Professor Mark de Rond of Cambridge Judge Business School, spent three years in a paedophile hunting team – here’s what he learned.
By Professor Mark de Rond
By the time you finish reading this article, at least one new case of child sexual abuse will have been reported. In the US, a child is sexually assaulted every nine minutes. In the UK, this figure is closer to one every seven minutes. The sexual abuse of children is a horrifying and widespread problem that police admit they cannot arrest their way out of.
High-profile cases of systemic child sexual abuse – Jimmy Savile, Jeffrey Epstein, Larry Nassar, cardinals, bishops and priests – have placed the threat front of mind and led members of the public to take matters into their own hands. Social media has given them the means to do so effectively.

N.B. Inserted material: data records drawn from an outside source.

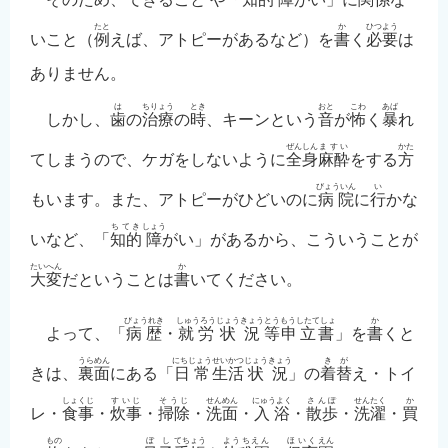
たと
か
ひつよう
いこと（
例
えば、アトピーがあるなど）を
書
く
必要
は
ありません。
は
ちりょう
とき
おと
こわ
あば
しかし、
歯
の
治療
の
時
、キーンという
音
が
怖
く
暴
れ
ぜんしん
ますい
かた
てしまうので、ケガをしないように
全身
麻酔
をする
方
びょういん
い
もいます。また、アトピーがひどいのに
病院
に
行
かな
ちてき
しょう
いなど、「
知的
障
がい」があるから、こういうことが
たいへん
か
大変
だということは
書
いてください。
びょうれき
しゅうろう
じょうきょう
とう
もうしたてしょ
か
よって、「
病歴
・
就労
状況
等
申立書
」を
書
くと
うらめん
にちじょう
せいかつ
じょうきょう
きが
きは、
裏面
にある「
日常
生活
状況
」の
着替
え・トイ
しょくじ
すいじ
そうじ
せんめん
にゅうよく
さんぽ
せんたく
か
レ・
食事
・
炊事
・
掃除
・
洗面
・
入浴
・
散歩
・
洗濯
・
買
もの
ぼし
てちょう
ようちえん
ほいく
えん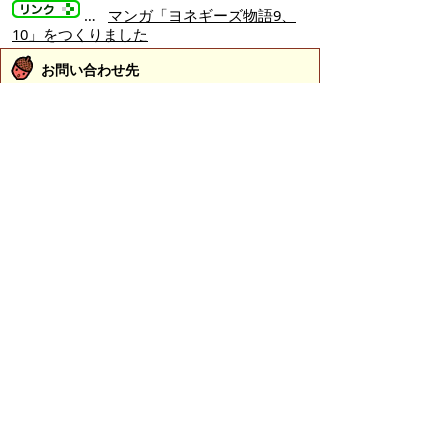
…
マンガ「ヨネギーズ物語9、
10」をつくりました
お問い合わせ先
観光課
所在地/〒683-8686 鳥取県米子市東町161-2 （市役
所第2庁舎3階）
電話/0859-23-5211 ファクシミリ/0859-23-5598 Eメ
ール/
kanko@city.yonago.lg.jp
ページの先頭へ戻る
広告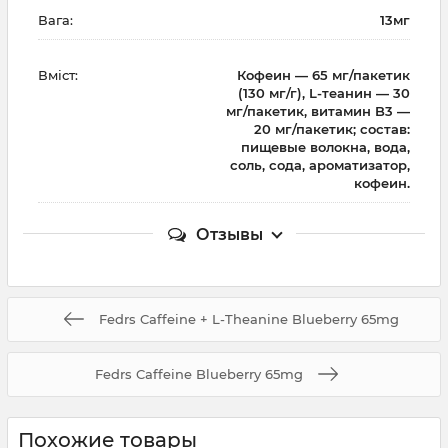
Вага:
13мг
Вміст:
Кофеин — 65 мг/пакетик
(130 мг/г), L-теанин — 30
мг/пакетик, витамин B3 —
20 мг/пакетик; состав:
пищевые волокна, вода,
соль, сода, ароматизатор,
кофеин.
Отзывы
Fedrs Caffeine + L-Theanine Blueberry 65mg
Fedrs Caffeine Blueberry 65mg
Похожие товары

Pretending to be children online, hunters wait for predators to initiate sexual communications. When predators ignore reminders that they are talking to ‘children’, hunters expose them in livestreamed stings, once they have sufficient evidence of grooming. Several cases have shown that talking to decoys as though they were a real child can be grounds enough for sentencing.
These stings take place in public (where a predator has asked a child to meet him in a park or shopping mall) or at the predator’s home. In the UK alone, over 150 hunting teams were collectively responsible for 1,148 confrontations with suspected paedophiles in 2021. Their evidence helped secure prosecutions in hundreds of cases.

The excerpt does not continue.